Reiterating the need to safeguard and appreciate the country's frontline health workers, the Vice President-elect spent her holiday speaking with some deeply affected by the crisis.
Vice President-elect Kamala Harris is yet to formally assume her position at the White House, but she has already begun her vice presidential duties. On Thanksgiving Day, she phoned a frontline health worker in order to thank her for all the brilliant work she does and the sacrifices she makes to keep her community safe and healthy. In a wildly viral Instagram post, social media users saw the sweet exchange take place between Harris and Talisa Hardin, a registered nurse in Chicago. Hardin was not the only one to receive a phone call, several other frontline health workers did as well, PEOPLE Magazine reports.
The message was in the form of a surprise video call. Harris was joined by her husband Doug Emhoff. "I wanted to see you to say happy Thanksgiving," the Vice President-elect states in the video posted to Instagram. "And just for everything you do every day. I've been reading about you and just all that you do in service of so many people." In another video posted to Facebook by Bonnie Castillo, executive director of National Nurses United (NNU), Hardin can be seen holding up her phone and listening to Harris as she expresses her appreciation.
The first woman Vice President continues, "I know it's personal for you, and I know that it requires mental and emotional and physical and spiritual energy and power that you give to it, so thank you." According to the Chicago-based nurse, Harris also informed her that she and President-elect Joe Biden plan to invoke the Defense Production Act "to finally produce the Personal Protect Equipment (PPE) nurses on the front lines of Covid-19 so desperately need to protect ourselves and our patients." This is a key action that President Trump refused to take when the pandemic first hit the United States.
As a result, thousands of American frontline health workers experienced shortages of essential PPE for several weeks at healthcare facilities across the country. Unfortunately, their families have thus been one of the worst-hit communities during the pandemic. A representative of NNU said in an interview with CNN that Hardin's mother and uncle have both contracted the virus, and her uncle is currently in the hospital. In a statement, the nurses' organization shared, "Talisa [Hardin] talked about how she and other nurses had to buy their own PPE because the hospital didn't provide what they needed. And Talisa [Hardin] said how this was disgraceful because you wouldn't send a soldier into battle without gear."
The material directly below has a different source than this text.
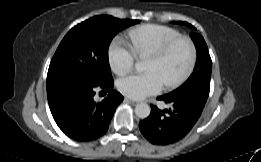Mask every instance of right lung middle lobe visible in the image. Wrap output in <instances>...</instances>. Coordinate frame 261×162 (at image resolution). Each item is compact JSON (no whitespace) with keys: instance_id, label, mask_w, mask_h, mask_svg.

That is one of the reasons why Hardin testified to the House Oversight Committee on behalf of the NNU as well as the University of Chicago Medical Center about the lack of PPE for frontline health workers. She affirmed in her testimony, "The percentage of patients under investigation who eventually test positive for the virus is very high, but our hospital management has consistently refused to give nurses in my unit the protections that we need to avoid exposure and infection." Hopefully, as the Biden administration and its pandemic task force kick things off, medical health workers will be given the resources they need.